More precisely speaking, the G string is the one that is presenting you with these problems. Instead of spending hundreds of dollars on new sets and tuners, there are means to correct your G string setup, so let’s see what it is that makes it the least popular string in the set and how to correctly set it up.

Improper placement on the headstock

First and foremost, a huge number of guitars feature the three-plus-three headstock, where three strings are set up on each side. This puts both D and G strings in a peculiar situation where they’re more angled than the rest of the strings.

However, the D string is much easier to tune since it’s both thinner and has a bit more space on the guitar’s nut. Additionally, G strings are typically unwound, which makes them more reactive in terms of fluctuations.

Paul Reed Smith guitars, for example, have addressed this issue by reducing the angle via bringing the pegs a bit closer together.

Of course, there are guitars that feature inline tuning pegs (most notably Ibanez models), which completely negate any problems of this kind.

As far as the design of your guitar’s headstock goes, we wouldn’t advise making major physical modifications as more subtle and equally efficient alternatives exist.

Poor-quality nut

If the headstock of your guitar is not the reason why your G string goes out of tune, a good place to continue your search for answers is at the guitar’s nut. Namely, the spacings in the nut and its quality itself also play big roles in determining how well the strings can bind to the guitar.

Cheaper nuts are not only flimsy but offer very little in terms of space and durability, which are both viable explanations of why your guitar’s G string is going out of tune.

An obvious solution here is to buy a better quality nut. Even better mid-range models aren’t that expensive, although you’ll probably need to hire a professional to install them.

Further on that note, it may be worthwhile investing in a locking nut.
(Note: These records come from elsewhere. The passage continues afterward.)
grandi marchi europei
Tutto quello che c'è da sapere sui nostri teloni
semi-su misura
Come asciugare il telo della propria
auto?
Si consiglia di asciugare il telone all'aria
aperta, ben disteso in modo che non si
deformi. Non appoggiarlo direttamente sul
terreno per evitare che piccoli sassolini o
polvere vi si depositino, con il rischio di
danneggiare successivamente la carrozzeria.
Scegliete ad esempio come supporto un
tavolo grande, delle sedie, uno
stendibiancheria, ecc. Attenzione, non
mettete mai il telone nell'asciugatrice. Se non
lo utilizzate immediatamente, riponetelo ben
This is a sure-fire method to keep your guitar completely in tune for extended periods, although you’ll need to ‘unlock’ it (with a screwdriver or hex key) every time you want to re-tune or change your guitar’s tuning.

Lubricating your guitar’s nut

With minimal space available to bind, the G string will struggle if the nut is not properly lubricated. Lithium grease is an excellent choice as it is both inexpensive and highly reusable while being fairly forgiving to the nut’s durability.

This way the string will be able to resist frequent bending, although this may not be the solution for people who have problems with headstock and intonation.

Poor intonation

Essentially, guitars with poor intonation struggle to keep all the strings in tune. This is usually the case with the budget and entry-level guitars, but even more expensive models may have been set up poorly, which would invariably lead to subpar intonation.

Basically, an optimal level of intonation is achieved when the distance from the saddle to your guitar’s twelfth fret is identical to the distance from the twelfth fret to your guitar’s nut.

An ideal way to fix this issue is to use a hex key to tilt the saddle (back if the note is sharp, forward if the note is flat). Alternatively, pay a visit to your local music store and have your guitar examined by a professional.


The G string is every guitar player’s favorite when it comes to bending. Aside from the fact that our fingers naturally fall on it whenever we pick the guitar up, solo guitar players also rely on it for screeching vibratos more than any other string.

As mentioned earlier, the G string is not wound like the rest of the strings in the set, and it is highly responsive to any form of fluctuation while having little room to properly bind. This doesn’t mean that you should refrain from using bending techniques, but it could answer a portion of the question.

Using a set with a Wound G-string

Even though the chances of G string going out of tune if you’ve fixed the headstock and the nut are small, the possibility still exists. If the problem endures, you may fix the string by replacing your current set with wound strings.

Round-wound strings in particular seem to be perfect for this particular scenario while flat-wound strings fare the worst.